Farther afield, extensive igneous provinces occur in the Sverdrup basin (130–101 Ma) which was located >2500 km North of the McMurray Fm at the time (Evenchick et al., 2015; Embry & Beauchamp, 2019). These northern magmatic and volcanic events are associated with plume magmatism (Evenchick et al., 2015; Embry & Beauchamp, 2019) and predominantly tholeitic to transitional alkaline basalts (Evenchick et al., 2015).
East of the McMurray Fm, Aptian volcanic sources are located in the Scotian basin (127–118 Ma; e.g., the Orpheus Graben, Baltimore Canyon) (Pe-Piper & Piper, 2010; Bowman et al., 2012) and the New England-Quebec Igneous Province (135–114 Ma), all of which are situated >3000 km to the east in eastern Canada (e.g., Eby, 1985; Foland et al., 1989). The magmatic and volcanic activity in the Scotian basin occurred in response to plate rifting and Aptian magmatic and volcanic rocks are mildly alkalic to tholeiitic basaltic in composition (e.g., Pe-Piper et al., 1987; Pe-Piper et al. 1994; Bowman et al., 2012). The New England-Quebec Igneous Province is thought to be associated with either plume magmatism, or rifting (e.g., Eby, 1985; Boemmels et al., 2021) which emplaced Early Cretaceous alkalic to bimodal (syenite-gabbro) plutons with dominantly mafic and subordinate felsic to ultramafic dykes (McHone, 1992; Chen & Simonetti 2014).
2.5. Sample Location and Regional Context
The sampled ash bed is from the core of well 1AA/11-35-094-11W4, located at the northern extent of the ~45 km long, south-southeast to north-northwest trending paleovalley, herein referred to as McKay Paleovalley (Figure 1D). McKay Paleovalley is connected to the Assiniboia Paleovalley in the south and connects to the Bitumount Trough in the north (Christopher, 1984; Broughton, 2013; Hauck et al., 2017). Isopach thicknesses of the McMurray Fm in McKay Paleovalley reach up to 80 m, but vary spatially due to accommodation space variations and post-depositional glacial erosion. The McMurray Fm in the core is 33 m thick, with the lower 14.5 m interpreted as continental strata that belong to the lower McMurray. The upper 18.5 m of the core consists of inclined heterolithic stratification (IHS) and is assigned to channel deposits of the middle McMurray. Quaternary glacial erosion has removed the upper part of the McMurray Fm in the sampled core (Figure 3A). The sampled ash bed is situated at a depth of 42.73 m and is positioned within a coal seam attributed to the lower McMurray Fm. Several reworked ash beds and ash laminae are present in the coal seam (Figure 3B). The sampled ash bed is yellowish-white, convolute bedded, 0.1–2.0 cm thick, and appears to be the least reworked of all ash beds.
3. Methods
The ash sample was prepared and analyzed at the Isotope Geology Laboratory at Boise State University, Idaho, USA. Detailed description of the methods is provided in the supplementary material (S1), as well as isotopic data and resulting ages and errors (Table S1–S4, Figure S1).

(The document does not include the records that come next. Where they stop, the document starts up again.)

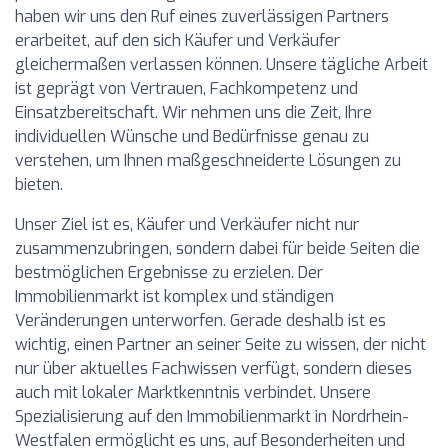
haben wir uns den Ruf eines zuverlässigen Partners
erarbeitet, auf den sich Käufer und Verkäufer
gleichermaßen verlassen können. Unsere tägliche Arbeit
ist geprägt von Vertrauen, Fachkompetenz und
Einsatzbereitschaft. Wir nehmen uns die Zeit, Ihre
individuellen Wünsche und Bedürfnisse genau zu
verstehen, um Ihnen maßgeschneiderte Lösungen zu
bieten.
Unser Ziel ist es, Käufer und Verkäufer nicht nur
zusammenzubringen, sondern dabei für beide Seiten die
bestmöglichen Ergebnisse zu erzielen. Der
Immobilienmarkt ist komplex und ständigen
Veränderungen unterworfen. Gerade deshalb ist es
wichtig, einen Partner an seiner Seite zu wissen, der nicht
nur über aktuelles Fachwissen verfügt, sondern dieses
auch mit lokaler Marktkenntnis verbindet. Unsere
Spezialisierung auf den Immobilienmarkt in Nordrhein-
Westfalen ermöglicht es uns, auf Besonderheiten und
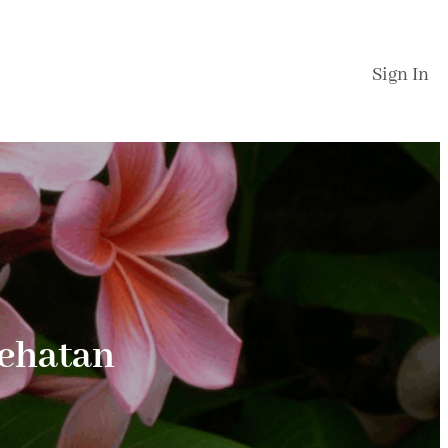
Sign In
sehatan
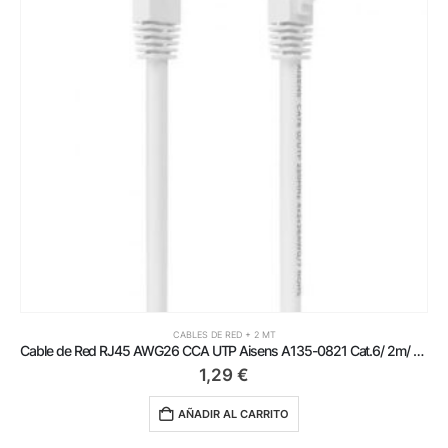
CABLES DE RED + 2 MT
Cable de Red RJ45 AWG26 CCA UTP Aisens A135-0821 Cat.6/ 2m/ Blanco
1,29
€
AÑADIR AL CARRITO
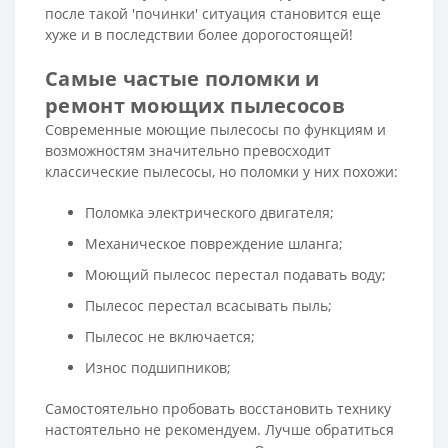
после такой 'починки' ситуация становится еще
хуже и в последствии более дорогостоящей!
Самые частые поломки и
ремонт моющих пылесосов
Современные моющие пылесосы по функциям и
возможностям значительно превосходит
классические пылесосы, но поломки у них похожи:
Поломка электрического двигателя;
Механическое повреждение шланга;
Моющий пылесос перестал подавать воду;
Пылесос перестал всасывать пыль;
Пылесос не включается;
Износ подшипников;
Самостоятельно пробовать восстановить технику
настоятельно не рекомендуем. Лучше обратиться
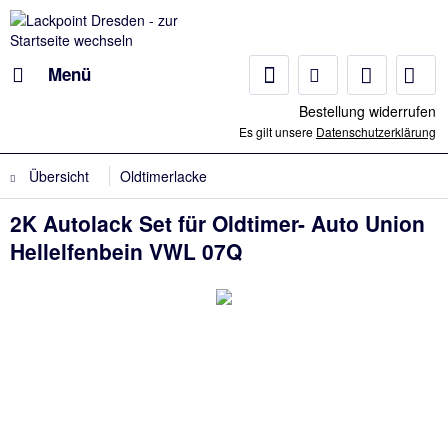
Menü
Bestellung widerrufen
Es gilt unsere
Datenschutzerklärung
Übersicht
Oldtimerlacke
2K Autolack Set für Oldtimer- Auto Union
Hellelfenbein VWL 07Q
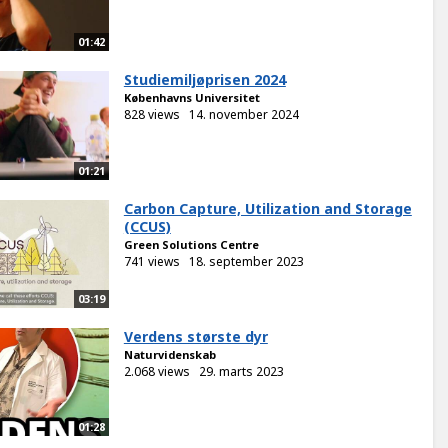
01:42
Studiemiljøprisen 2024
Københavns Universitet
828 views
14. november 2024
01:21
Carbon Capture, Utilization and Storage
(CCUS)
Green Solutions Centre
741 views
18. september 2023
03:19
Verdens største dyr
Naturvidenskab
2.068 views
29. marts 2023
01:28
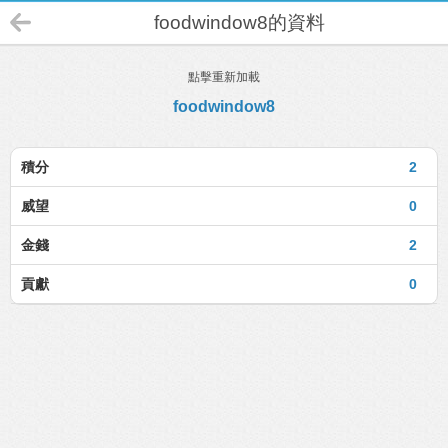
foodwindow8的資料
點擊重新加載
foodwindow8
積分
2
威望
0
金錢
2
貢獻
0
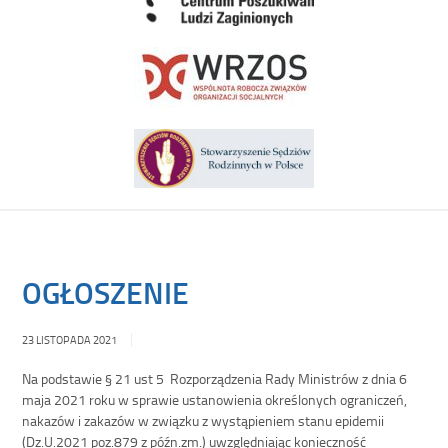
OGŁOSZENIE
23 LISTOPADA 2021
Na podstawie § 21 ust 5 Rozporządzenia Rady Ministrów z dnia 6
maja 2021 roku w sprawie ustanowienia określonych ograniczeń,
nakazów i zakazów w związku z wystąpieniem stanu epidemii
(Dz.U.2021 poz.879 z późn.zm.) uwzględniając konieczność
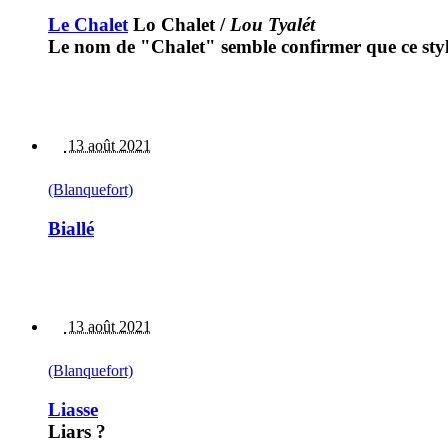
Le Chalet
Lo Chalet
/
Lou Tyalét
Le nom de "Chalet" semble confirmer que ce style
13 août 2021
(Blanquefort)
Biallé
13 août 2021
(Blanquefort)
Liasse
Liars ?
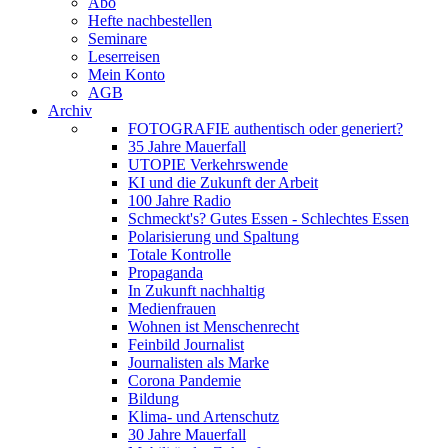
Abo
Hefte nachbestellen
Seminare
Leserreisen
Mein Konto
AGB
Archiv
FOTOGRAFIE authentisch oder generiert?
35 Jahre Mauerfall
UTOPIE Verkehrswende
KI und die Zukunft der Arbeit
100 Jahre Radio
Schmeckt's? Gutes Essen - Schlechtes Essen
Polarisierung und Spaltung
Totale Kontrolle
Propaganda
In Zukunft nachhaltig
Medienfrauen
Wohnen ist Menschenrecht
Feinbild Journalist
Journalisten als Marke
Corona Pandemie
Bildung
Klima- und Artenschutz
30 Jahre Mauerfall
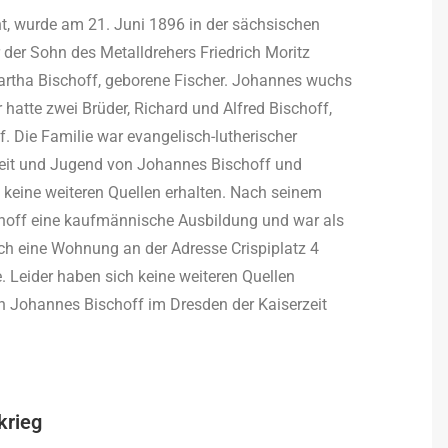
t, wurde am 21. Juni 1896 in der sächsischen
der Sohn des Metalldrehers Friedrich Moritz
rtha Bischoff, geborene Fischer. Johannes wuchs
hatte zwei Brüder, Richard und Alfred Bischoff,
. Die Familie war evangelisch-lutherischer
heit und Jugend von Johannes Bischoff und
 keine weiteren Quellen erhalten. Nach seinem
hoff eine kaufmännische Ausbildung und war als
ich eine Wohnung an der Adresse Crispiplatz 4
 Leider haben sich keine weiteren Quellen
von Johannes Bischoff im Dresden der Kaiserzeit
krieg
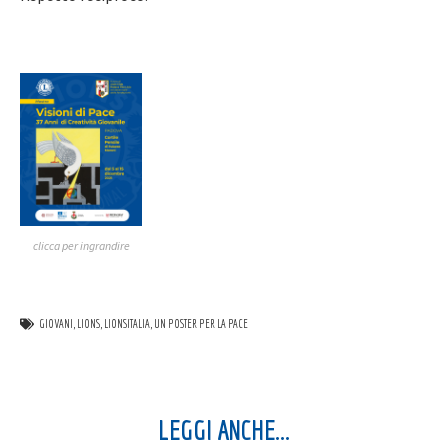
clicca per ingrandire
GIOVANI
,
LIONS
,
LIONSITALIA
,
UN POSTER PER LA PACE
LEGGI ANCHE...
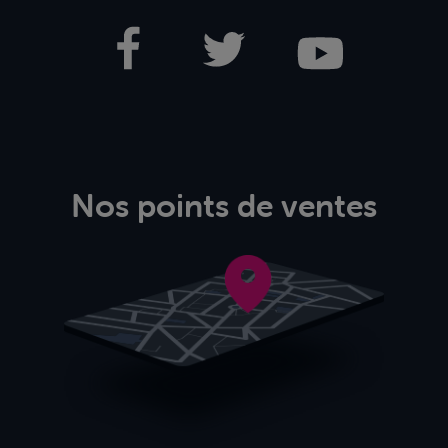
Nos points de ventes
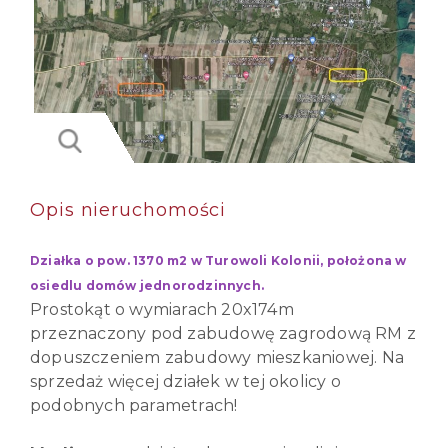
Opis nieruchomości
Działka o pow. 1370 m2 w Turowoli Kolonii, położona w
osiedlu domów jednorodzinnych.
Prostokąt o wymiarach 20x174m
przeznaczony pod zabudowę zagrodową RM z
dopuszczeniem zabudowy mieszkaniowej. Na
sprzedaż więcej działek w tej okolicy o
podobnych parametrach!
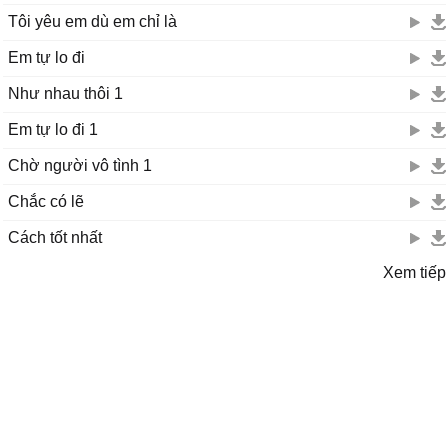
Tôi yêu em dù em chỉ là
Em tự lo đi
Như nhau thôi 1
Em tự lo đi 1
Chờ người vô tình 1
Chắc có lẽ
Cách tốt nhất
Xem tiếp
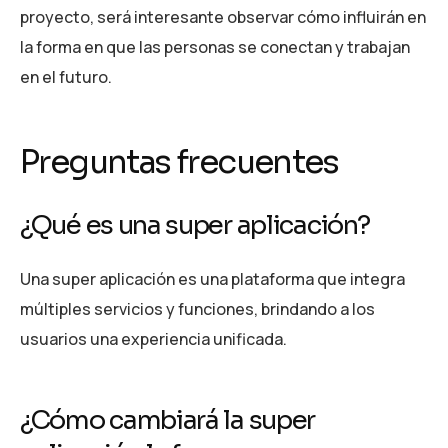
proyecto, será interesante observar cómo influirán en
la forma en que las personas se conectan y trabajan
en el futuro.
Preguntas frecuentes
¿Qué es una super aplicación?
Una super aplicación es una plataforma que integra
múltiples servicios y funciones, brindando a los
usuarios una experiencia unificada.
¿Cómo cambiará la super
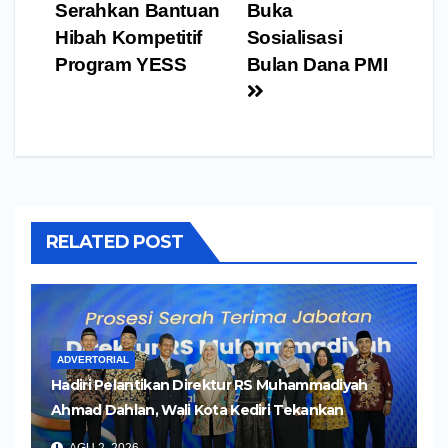
Serahkan Bantuan
Buka
Hibah Kompetitif
Sosialisasi
Program YESS
Bulan Dana PMI
RELATED POST
ADVERTORIAL
Hadiri Pelantikan Direktur RS Muhammadiyah
Ahmad Dahlan, Wali Kota Kediri Tekankan
Pelayanan Kesehatan yang Humanis
AGU 2, 2026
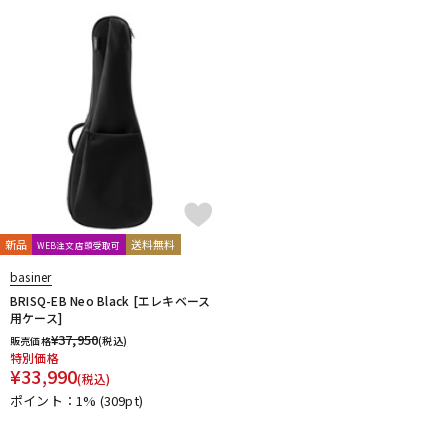
新品
送料無料
WEB注文店頭受取可
basiner
BRISQ-EB Neo Black [エレキベース
用ケース]
¥
37,950
販売価格
(税込)
特別価格
¥
33,990
(税込)
ポイント：1%
(309pt)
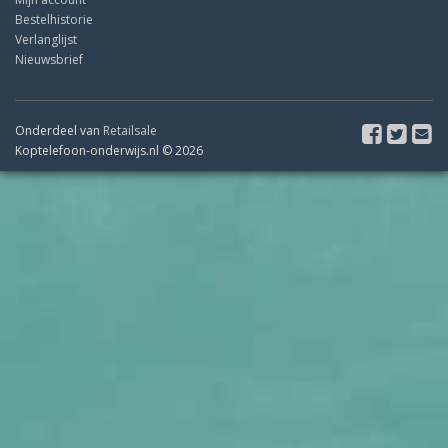
Bestelhistorie
Verlanglijst
Nieuwsbrief
Onderdeel van
Retailsale
Koptelefoon-onderwijs.nl © 2026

3.1. Sample Preparation and Cathodoluminescence
The 30 g sample contains a large number (>10,000) of predominantly rounded, small (<42 ± 20 µm; probability at 0.68) zircon grains (Table S5, Figure S2). It is estimated that >99.7% of the grains are round. Forty sharply faceted grains were identified and twenty-six were sufficiently large to be mounted for cathodoluminescence (CL) imaging of internal zoning patterns (Figure 4) after annealing at 900oC for 60 hours. These grains range in length and width from 62–152 µm and 36–87 µm, respectively (Figure 4). Grain size measurements were taken from a microscope image and cathodoluminescence images (Table S5).
3.2. Geochronology
Reconnaissance U-Pb analysis using laser ablation inductively coupled plasma mass spectrometry (LA-ICPMS) was performed on the twenty-six sharply faceted zircon grains. Following LA-ICPMS analyses, U-Pb dates were obtained from seven strategically selected single zircon grains using the chemical abrasion isotope dilution thermal ionization mass spectrometry (CA-TIMS) method modified after Mattinson (2005). Grains were spiked with EARTHTIME mixed 233U-235U-205Pb tracer solution (ET535).
4. Results
LA-ICPMS on twenty-six zircon grains (<0.3% of total population) yields dates of 2,718 ± 36 Ma to 118 ± 3 Ma (errors at 2σ, Excel file S1). Seven zircon grains that yield Cretaceous dates (128 ± 5 Ma to 118 ± 3 Ma) were selected for CA-TIMS. The five youngest dates (< 0.05% of the initial zircon population) are equivalent with a weighted mean of 121.51 ± 0.11/ 0.11/ 0.17 Ma (Mean Squared Weighted Deviation = 0.6, probability of fit = 0.63; Table 1): error is at the 95% confidence interval and is shown as ± x / y / z, where x is the error based on analytical uncertainties, y includes tracer calibration uncertainty, and z encompasses 238U decay constant uncertainty. One zircon returned an older date of 121.77 ± 0.11 Ma (error at 2σ), and one grain dissolved during chemical abrasion. The weighted mean date places the five youngest sharply faceted zircon in the Aptian.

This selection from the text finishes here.